What the task requires
Could you reproduce the line where "Weiterlesen" occurs and all lines after it in the listing below, through the final one, without changing anything?

[The input — start]

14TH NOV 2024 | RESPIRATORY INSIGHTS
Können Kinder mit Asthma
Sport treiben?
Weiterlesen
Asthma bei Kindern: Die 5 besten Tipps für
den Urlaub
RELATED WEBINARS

[The input — finish]

Task solution
Weiterlesen
Asthma bei Kindern: Die 5 besten Tipps für
den Urlaub
RELATED WEBINARS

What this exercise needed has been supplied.